Daí sai uma consequência prática que quase nenhuma loja aplica: o que se mostra não é o catálogo, é o que existe hoje. Um catálogo bonito com o que tu às vezes tem produz a pior conversa possível do balcão — a pessoa entra pedindo aquilo e sai sem nada, porque já tinha decidido antes de ouvir a alternativa.
- «Hoje tem» vale mais do que «fazemos». Três ou quatro linhas com a flor de corte que chegou, escritas quando se desencaixota, mudam a conversa de «não tem» para «tem isto». Leva o mesmo tempo que rabiscar um cartão e não precisa ser refeito quando o preço muda.
- O preço com a data, não sem ela. Escrever o valor sabendo que vai mudar em duas semanas é o que obriga a refazer o cartaz. Com uma data de validade decidida na hora de criar, o preço da alta sai sozinho quando a data passa — e ninguém fica com um valor de fevereiro exposto em março.
E há a parte que decide a reputação do ano inteiro, porque um punhado de dias concentra boa parte do faturamento: até quando dá para encomendar. No Dia das Mães, nos Namorados e em Finados chega sempre alguém tarde demais, e o que ele leva embora não é um arranjo bom — é o que sobrou. Depois a lembrança que fica não é «pedi em cima da hora», é «a floricultura me deu isso».

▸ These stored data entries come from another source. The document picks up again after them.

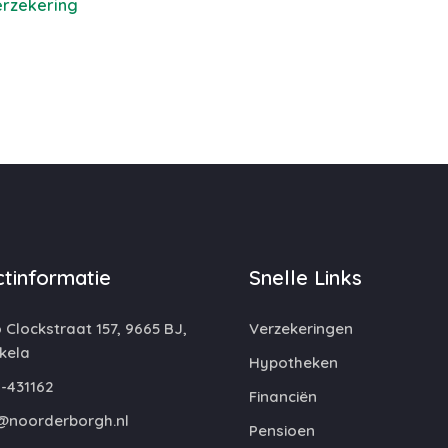
erzekering
tinformatie
Snelle Links
 Clockstraat 157, 9665 BJ,
Verzekeringen
kela
Hypotheken
-431162
Financiën
@noorderborgh.nl
Pensioen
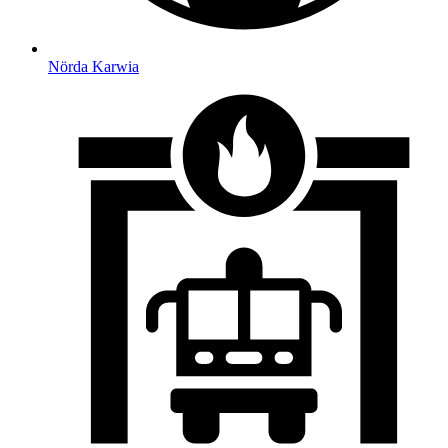
Nörda Karwia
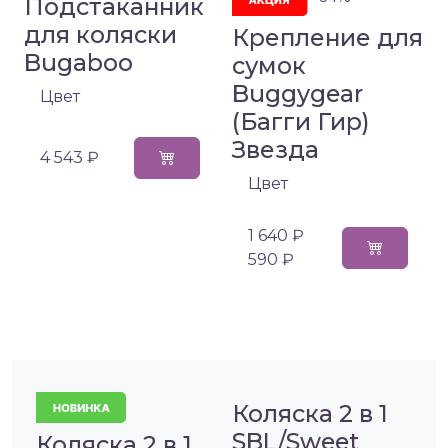
Подстаканник
для коляски
Крепление для
Bugaboo
сумок
Buggygear
Цвет
(Багги Гир)
Звезда
4 543 ₽
Цвет
1 640 ₽
590 ₽
Коляска 2 в 1
SBL/Sweet
Коляска 2 в 1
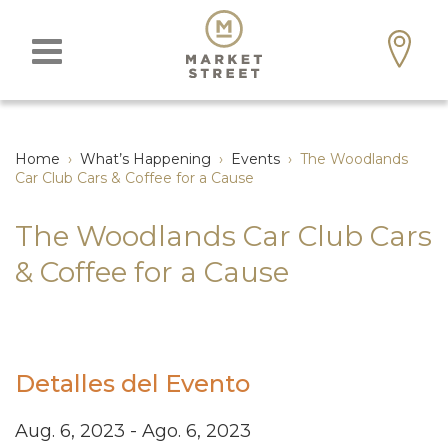
Home
›
What’s Happening
›
Events
›
The Woodlands
Car Club Cars & Coffee for a Cause
The Woodlands Car Club Cars
& Coffee for a Cause
Detalles del Evento
Aug. 6, 2023 - Ago. 6, 2023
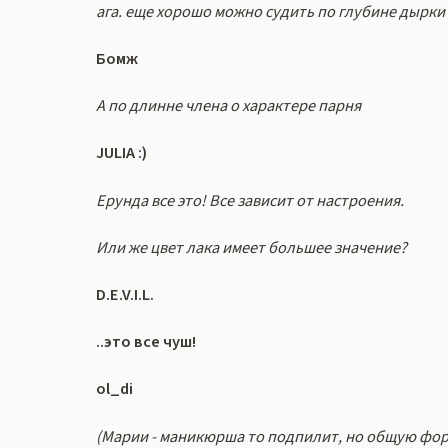
ага. еще хорошо можно судить по глубине дырки
Бомж
А по длинне члена о характере парня
JULIA :)
Ерунда все это! Все зависит от настроения.
Или же цвет лака имеет большее значение?
D.E.V.I.L.
..это все чуш!
ol_di
(Марии - маникюрша то подпилит, но общую фор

Publicar o corte com antecedência — encomendas até quinta às 18h — não perde vendas: perde as vendas que iam sair mal. E deixa a loja livre para dizer sim a quem chegou a tempo, que é o cliente que volta no ano seguinte.
O mesmo vale para a entrega, que nessas datas é metade do movimento e é onde nascem quase todas as reclamações: até que bairro, até que hora, e o que acontece se não tiver ninguém. Três linhas fixas, sempre visíveis, que não mudam o ano inteiro — e que evitam a única discussão que estraga uma data comemorativa inteira.